Helina Mazza-Hilway earned an MAT at Bard College, an MA in Japanese Studies at the University of Michigan, and a PhD in East Asian Languages and Civilizations from the University of Chicago in 2021. Her dissertation,“Writ(h)ing Subjecthood: Toward a Feminine Grotesque in Modern Japanese Literature,” examines modern subjectivity in the works of three early twentieth-century women writers, and argues that these writers employed a strategy she terms the ‘feminine grotesque’—as generative as it was abject and aberrant—within the written negotiations of their emergent subjecthood.

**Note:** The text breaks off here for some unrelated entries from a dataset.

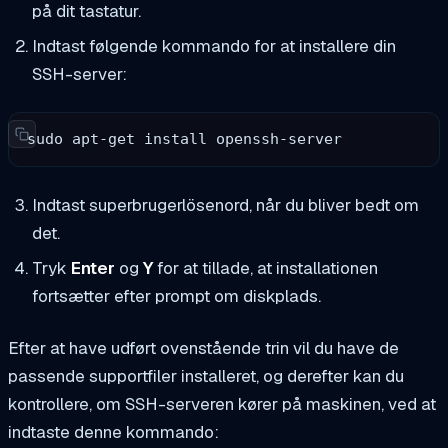
på dit tastatur.
Indtast følgende kommando for at installere din
SSH-server:
sudo apt-get install openssh-server
Indtast superbrugerlösenord, når du bliver bedt om
det.
Tryk
Enter
og
Y
for at tillade, at installationen
fortsætter efter prompt om diskplads.
Efter at have udført ovenstående trin vil du have de
passende supportfiler installeret, og derefter kan du
kontrollere, om SSH-serveren kører på maskinen, ved at
indtaste denne kommando: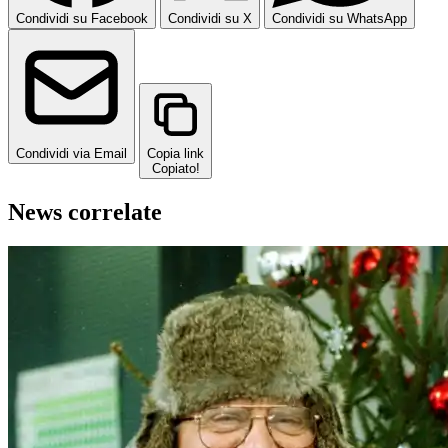
Condividi su Facebook
Condividi su X
Condividi su WhatsApp
Condividi via Email
Copia link
Copiato!
News correlate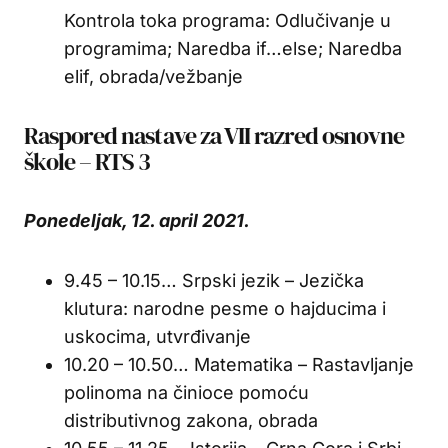
Kontrola toka programa: Odlučivanje u
programima; Naredba if…else; Naredba
elif, obrada/vežbanje
Raspored nastave za VII razred osnovne
škole – RTS 3
Ponedeljak, 12. april 2021.
9.45 – 10.15… Srpski jezik – Jezička
klutura: narodne pesme o hajducima i
uskocima, utvrđivanje
10.20 – 10.50… Matematika – Rastavljanje
polinoma na činioce pomoću
distributivnog zakona, obrada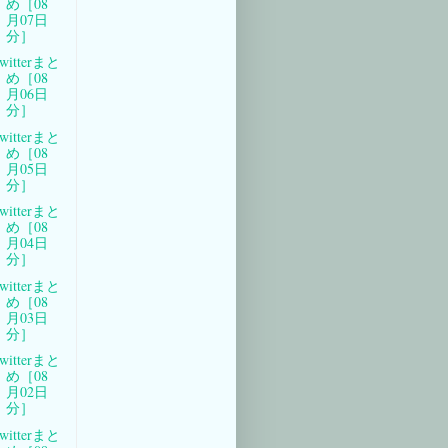
め［08
月07日
分］
witterまと
め［08
月06日
分］
witterまと
め［08
月05日
分］
witterまと
め［08
月04日
分］
witterまと
め［08
月03日
分］
witterまと
め［08
月02日
分］
witterまと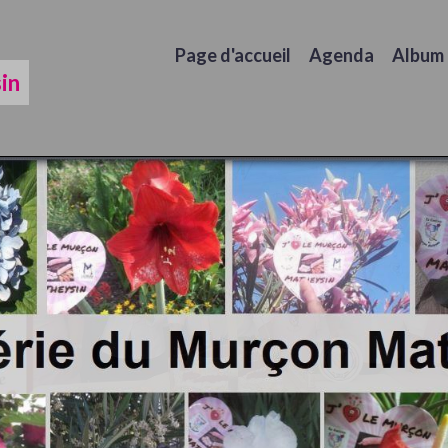
Page d'accueil
Agenda
Album
in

Helina’s other research interests include trauma and resilience, spiritualism, non-human selfhood, genre fiction and minor literatures, readership, and low theory. She has taught writing at a range of levels (secondary school through post-graduate) for over a decade, and relishes opportunities to talk with others about language, rhetoric, and writing as communication.

 

Andrew Pitel

Andrew Pitel Received his PhD from the Department of Philosophy at the University of Chicago in 2021. He teaches in the Master of Arts Program in the Humanities, the Department of Philosophy, and the College. His dissertation was on the Kantian doctrine that we do not know things as they are in themselves. He is currently working on projects on the knowability of substance in Locke and Kant, on the relation between Kant’s conception of transcendental philosophy and the longer medieval tradition of transcendental thought, and on the Kantian claim that there are certain “pure concepts” we all possess simply by having the capacity for conceptual thought.